NAHB says strong gain tracks builder confidence in the market
There was a significant increase in single-family home starts in January according to the latest data from the HUD and US Commerce Department.
The combined single-family and multifamily seasonally-adjusted annual rate of 1.23 million was up 18.6% from a downwardly-revised December reading.
This was led by a 25.1% surge for single-family starts (926,000 units) while multifamily gained by a more modest 2.4% (304,000).
“The bounce back in single-family starts mirrors our builder confidence surveys, as sentiment fell in the latter part of 2018 but rebounded in January after mortgage rates showed a notable decline,” said Greg Ugalde, chairman of the National Association of Home Builders.
Regionally, combined single-family and multifamily starts in January rose 58.5% in the Northeast, 29.3% in the West and 13.8% in the South. Starts fell 5.7% in the Midwest.

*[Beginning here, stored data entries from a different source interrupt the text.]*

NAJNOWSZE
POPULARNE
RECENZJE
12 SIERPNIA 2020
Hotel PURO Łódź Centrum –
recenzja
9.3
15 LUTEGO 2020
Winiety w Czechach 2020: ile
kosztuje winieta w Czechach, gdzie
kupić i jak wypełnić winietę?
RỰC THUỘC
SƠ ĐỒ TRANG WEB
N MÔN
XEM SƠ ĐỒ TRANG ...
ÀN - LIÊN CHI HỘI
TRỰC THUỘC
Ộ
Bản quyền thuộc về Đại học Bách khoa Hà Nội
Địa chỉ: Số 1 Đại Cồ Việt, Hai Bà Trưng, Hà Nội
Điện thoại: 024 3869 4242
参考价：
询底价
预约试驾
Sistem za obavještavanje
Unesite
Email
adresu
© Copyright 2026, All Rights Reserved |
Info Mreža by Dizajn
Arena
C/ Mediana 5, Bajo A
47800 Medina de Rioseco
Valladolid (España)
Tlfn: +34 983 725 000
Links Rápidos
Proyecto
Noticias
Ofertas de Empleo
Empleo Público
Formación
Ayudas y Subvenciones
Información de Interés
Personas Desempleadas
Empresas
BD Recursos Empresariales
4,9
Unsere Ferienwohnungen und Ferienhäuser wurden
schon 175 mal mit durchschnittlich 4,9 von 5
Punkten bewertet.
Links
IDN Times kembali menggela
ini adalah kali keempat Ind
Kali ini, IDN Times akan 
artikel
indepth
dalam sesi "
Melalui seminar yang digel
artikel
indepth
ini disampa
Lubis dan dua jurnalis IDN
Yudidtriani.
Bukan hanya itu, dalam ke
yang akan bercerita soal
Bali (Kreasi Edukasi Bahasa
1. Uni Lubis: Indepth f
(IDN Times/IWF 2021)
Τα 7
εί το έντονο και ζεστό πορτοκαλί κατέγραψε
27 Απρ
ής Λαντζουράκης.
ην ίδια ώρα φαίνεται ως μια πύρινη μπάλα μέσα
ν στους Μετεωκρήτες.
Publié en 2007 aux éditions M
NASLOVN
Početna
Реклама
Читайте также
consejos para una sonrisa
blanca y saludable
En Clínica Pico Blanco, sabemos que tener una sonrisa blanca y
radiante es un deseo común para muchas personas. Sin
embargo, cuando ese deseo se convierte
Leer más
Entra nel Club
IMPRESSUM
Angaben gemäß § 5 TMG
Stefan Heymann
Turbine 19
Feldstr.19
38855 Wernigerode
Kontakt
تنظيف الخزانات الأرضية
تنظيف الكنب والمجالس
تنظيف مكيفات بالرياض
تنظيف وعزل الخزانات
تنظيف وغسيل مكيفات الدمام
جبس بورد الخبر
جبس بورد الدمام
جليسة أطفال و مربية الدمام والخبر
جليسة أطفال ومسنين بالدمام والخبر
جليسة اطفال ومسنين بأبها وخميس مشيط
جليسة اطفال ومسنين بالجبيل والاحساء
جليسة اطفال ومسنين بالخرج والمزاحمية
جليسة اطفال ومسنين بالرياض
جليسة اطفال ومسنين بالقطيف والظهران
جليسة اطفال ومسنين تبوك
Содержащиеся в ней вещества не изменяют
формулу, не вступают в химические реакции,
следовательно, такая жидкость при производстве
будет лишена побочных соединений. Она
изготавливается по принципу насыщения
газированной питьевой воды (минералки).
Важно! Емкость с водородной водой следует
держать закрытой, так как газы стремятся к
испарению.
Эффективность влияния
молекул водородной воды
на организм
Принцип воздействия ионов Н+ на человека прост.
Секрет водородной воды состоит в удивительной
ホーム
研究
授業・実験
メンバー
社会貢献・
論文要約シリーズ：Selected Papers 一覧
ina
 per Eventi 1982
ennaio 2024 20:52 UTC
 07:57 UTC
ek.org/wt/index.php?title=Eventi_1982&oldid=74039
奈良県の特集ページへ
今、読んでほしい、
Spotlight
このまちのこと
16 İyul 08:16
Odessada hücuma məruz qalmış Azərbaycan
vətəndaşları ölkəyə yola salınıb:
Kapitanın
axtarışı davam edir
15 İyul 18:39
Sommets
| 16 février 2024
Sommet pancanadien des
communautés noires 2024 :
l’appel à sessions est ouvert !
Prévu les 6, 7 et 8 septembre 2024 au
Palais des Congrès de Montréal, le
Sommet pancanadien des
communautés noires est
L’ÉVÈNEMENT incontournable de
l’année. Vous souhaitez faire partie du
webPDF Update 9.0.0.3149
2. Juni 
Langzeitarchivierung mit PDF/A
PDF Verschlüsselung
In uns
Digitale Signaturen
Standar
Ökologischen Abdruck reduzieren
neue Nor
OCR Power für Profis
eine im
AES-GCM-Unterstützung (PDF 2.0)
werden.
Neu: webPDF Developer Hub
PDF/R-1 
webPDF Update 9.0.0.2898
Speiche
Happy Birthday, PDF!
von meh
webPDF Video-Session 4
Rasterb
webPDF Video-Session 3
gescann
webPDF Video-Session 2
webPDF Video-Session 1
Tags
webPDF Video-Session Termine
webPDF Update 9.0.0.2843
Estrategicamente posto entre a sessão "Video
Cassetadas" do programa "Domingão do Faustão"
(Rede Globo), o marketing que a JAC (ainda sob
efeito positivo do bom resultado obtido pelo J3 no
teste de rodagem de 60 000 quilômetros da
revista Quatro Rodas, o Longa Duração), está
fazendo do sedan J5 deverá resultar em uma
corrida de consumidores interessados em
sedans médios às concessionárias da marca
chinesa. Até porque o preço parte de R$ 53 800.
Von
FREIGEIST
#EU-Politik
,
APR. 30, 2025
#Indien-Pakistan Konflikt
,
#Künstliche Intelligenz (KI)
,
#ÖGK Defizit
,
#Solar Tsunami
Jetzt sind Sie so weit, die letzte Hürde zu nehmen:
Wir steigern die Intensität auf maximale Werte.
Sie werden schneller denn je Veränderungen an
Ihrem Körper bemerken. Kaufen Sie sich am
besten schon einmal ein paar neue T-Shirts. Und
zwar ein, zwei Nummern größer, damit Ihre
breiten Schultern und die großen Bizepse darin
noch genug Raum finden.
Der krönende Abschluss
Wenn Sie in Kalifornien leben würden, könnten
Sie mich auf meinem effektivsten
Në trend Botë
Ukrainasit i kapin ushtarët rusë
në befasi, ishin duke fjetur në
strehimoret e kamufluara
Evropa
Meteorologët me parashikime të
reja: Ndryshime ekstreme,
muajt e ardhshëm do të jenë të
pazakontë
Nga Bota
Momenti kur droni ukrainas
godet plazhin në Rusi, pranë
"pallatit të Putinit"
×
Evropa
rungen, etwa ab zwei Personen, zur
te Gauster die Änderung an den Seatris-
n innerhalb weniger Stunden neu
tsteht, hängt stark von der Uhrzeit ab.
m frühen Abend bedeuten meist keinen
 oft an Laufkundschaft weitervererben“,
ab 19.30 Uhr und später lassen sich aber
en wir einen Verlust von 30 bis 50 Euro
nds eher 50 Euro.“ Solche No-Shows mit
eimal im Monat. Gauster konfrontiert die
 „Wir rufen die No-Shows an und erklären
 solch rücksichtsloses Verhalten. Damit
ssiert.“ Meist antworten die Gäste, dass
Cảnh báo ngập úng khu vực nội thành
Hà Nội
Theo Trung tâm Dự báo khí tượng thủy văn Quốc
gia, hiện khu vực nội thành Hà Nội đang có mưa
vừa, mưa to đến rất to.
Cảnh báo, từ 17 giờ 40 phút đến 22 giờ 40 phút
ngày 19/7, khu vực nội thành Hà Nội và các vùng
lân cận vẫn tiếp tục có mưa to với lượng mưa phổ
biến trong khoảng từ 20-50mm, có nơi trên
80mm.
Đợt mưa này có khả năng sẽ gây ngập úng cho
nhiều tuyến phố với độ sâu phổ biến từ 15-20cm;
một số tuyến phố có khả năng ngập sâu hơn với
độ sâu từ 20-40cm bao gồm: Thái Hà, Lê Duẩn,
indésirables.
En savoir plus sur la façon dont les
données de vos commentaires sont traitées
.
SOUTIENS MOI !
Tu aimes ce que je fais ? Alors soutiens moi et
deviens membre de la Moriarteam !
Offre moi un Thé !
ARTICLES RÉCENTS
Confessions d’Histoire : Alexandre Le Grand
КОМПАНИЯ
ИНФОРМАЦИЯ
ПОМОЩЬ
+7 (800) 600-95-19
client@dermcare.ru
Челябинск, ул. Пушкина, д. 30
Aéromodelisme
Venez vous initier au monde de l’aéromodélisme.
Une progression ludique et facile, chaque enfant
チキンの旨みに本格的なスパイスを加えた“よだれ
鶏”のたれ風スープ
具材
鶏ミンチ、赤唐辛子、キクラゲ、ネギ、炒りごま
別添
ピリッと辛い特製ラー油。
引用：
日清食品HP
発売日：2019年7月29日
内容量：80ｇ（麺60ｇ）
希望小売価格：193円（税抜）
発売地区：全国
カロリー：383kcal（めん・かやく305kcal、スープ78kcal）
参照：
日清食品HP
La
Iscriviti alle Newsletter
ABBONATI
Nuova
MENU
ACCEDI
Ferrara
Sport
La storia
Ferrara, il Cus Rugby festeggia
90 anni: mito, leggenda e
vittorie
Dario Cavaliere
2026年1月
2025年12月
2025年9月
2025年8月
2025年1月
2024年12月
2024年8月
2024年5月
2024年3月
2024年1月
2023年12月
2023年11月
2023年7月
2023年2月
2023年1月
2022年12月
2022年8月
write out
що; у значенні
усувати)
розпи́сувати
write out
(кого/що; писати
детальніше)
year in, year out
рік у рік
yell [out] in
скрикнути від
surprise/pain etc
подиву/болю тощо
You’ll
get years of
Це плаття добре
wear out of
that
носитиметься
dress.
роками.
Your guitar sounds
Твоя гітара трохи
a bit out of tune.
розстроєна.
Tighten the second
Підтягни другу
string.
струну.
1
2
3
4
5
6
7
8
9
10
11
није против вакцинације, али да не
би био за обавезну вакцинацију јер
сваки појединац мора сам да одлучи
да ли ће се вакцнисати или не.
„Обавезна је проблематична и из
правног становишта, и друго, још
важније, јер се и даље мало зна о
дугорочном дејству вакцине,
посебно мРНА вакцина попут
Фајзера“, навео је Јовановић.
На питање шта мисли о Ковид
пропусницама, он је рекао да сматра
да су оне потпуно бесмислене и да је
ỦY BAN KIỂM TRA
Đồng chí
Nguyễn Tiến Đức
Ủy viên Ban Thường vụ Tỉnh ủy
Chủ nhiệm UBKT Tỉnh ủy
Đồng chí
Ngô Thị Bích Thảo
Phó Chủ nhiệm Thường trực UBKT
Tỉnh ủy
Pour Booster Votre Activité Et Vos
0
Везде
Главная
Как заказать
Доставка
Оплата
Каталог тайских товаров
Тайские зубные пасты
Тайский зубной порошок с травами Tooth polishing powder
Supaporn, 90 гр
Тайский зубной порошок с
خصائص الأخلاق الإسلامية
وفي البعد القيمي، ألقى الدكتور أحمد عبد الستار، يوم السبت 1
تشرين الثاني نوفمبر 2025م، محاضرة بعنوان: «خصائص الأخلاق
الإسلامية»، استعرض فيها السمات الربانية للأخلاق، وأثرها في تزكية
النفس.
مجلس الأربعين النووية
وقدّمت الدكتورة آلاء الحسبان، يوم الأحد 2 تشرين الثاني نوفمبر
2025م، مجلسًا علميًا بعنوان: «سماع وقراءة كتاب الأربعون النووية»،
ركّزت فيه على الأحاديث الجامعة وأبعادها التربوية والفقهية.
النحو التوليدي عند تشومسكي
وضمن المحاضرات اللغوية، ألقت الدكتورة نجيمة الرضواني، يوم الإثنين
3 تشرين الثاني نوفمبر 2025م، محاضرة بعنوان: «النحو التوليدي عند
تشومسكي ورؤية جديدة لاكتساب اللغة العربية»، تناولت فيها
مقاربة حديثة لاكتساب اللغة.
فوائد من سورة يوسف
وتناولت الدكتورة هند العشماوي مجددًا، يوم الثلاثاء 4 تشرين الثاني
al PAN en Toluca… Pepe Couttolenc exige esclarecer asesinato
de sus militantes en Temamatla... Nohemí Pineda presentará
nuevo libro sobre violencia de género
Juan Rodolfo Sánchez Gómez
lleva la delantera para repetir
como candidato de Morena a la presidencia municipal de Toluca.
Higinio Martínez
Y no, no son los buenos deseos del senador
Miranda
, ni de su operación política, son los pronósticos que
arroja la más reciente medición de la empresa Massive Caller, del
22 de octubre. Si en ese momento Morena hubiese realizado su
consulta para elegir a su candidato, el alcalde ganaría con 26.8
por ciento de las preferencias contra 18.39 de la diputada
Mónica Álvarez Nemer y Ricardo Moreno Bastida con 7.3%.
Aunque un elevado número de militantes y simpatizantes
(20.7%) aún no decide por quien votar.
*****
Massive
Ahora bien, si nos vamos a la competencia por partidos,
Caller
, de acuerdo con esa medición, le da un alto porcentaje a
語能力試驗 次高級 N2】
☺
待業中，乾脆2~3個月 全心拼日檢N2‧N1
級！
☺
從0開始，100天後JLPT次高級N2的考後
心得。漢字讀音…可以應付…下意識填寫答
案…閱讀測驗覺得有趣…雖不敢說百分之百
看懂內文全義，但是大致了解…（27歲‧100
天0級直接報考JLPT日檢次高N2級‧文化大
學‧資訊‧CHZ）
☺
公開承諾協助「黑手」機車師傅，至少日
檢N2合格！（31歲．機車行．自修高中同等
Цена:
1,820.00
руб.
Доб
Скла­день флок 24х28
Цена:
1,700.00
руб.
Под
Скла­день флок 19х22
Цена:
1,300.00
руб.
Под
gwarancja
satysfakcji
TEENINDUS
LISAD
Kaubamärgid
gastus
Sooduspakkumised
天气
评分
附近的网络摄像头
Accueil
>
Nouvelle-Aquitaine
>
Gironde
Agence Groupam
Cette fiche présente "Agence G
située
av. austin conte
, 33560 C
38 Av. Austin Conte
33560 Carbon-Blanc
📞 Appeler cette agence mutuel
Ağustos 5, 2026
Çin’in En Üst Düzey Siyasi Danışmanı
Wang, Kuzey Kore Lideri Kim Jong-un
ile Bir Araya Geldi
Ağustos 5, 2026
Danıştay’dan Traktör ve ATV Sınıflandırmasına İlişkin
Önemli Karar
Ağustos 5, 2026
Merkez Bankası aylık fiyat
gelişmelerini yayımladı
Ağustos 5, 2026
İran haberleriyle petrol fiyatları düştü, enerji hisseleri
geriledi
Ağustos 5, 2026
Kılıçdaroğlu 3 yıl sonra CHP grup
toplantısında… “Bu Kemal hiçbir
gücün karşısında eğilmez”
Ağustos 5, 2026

Permit issuance was disappointing
Despite the positive news on starts, NAHB’s chief economist Robert Dietz added that builders remain cautious as single-family permit numbers for January declined 2.1% in January.
“Some single-family projects that were on pause in December, meaning they were authorized but not started, went online in January. However, builders remain cautious as single-family permit numbers in January were somewhat soft,” he said.
Single-family permits totaled 812,000, the lowest since August 2017, while multifamily permits increased 7.2% to 533,000, boosting the overall total to 1.35 million in January, up 1.4%.
Completions rise, labor shortages remain
There was a 2.1% increase in completions in January compared to a year earlier but Mark Fleming, chief economist of First American estimates that over one million new households were created in 2018, adding to the demand for housing.
“Yet, according to January 2019 year-over-year data, only 862,000 new housing units were completed – the net number of units completed when accounting for single-family dwellings, apartments, manufactured homes and obsolescence,” he said. “This leaves a shortage of over 680,000 housing units today. January’s year-over-year growth in completions will help bridge this gap between supply and demand.”
The issue of shortages is exacerbated though by a further decline in construction labor as shown in the latest February employment situation data.
“Homebuilding still requires manual labor as a key input into the production process. It’s very hard to have one, housing starts, without the other, residential construction employment,” added Fleming. “This month’s decline in construction employment is yet another headwind for new home construction, suppressing the critical need to build more homes and alleviate the housing supply shortage.”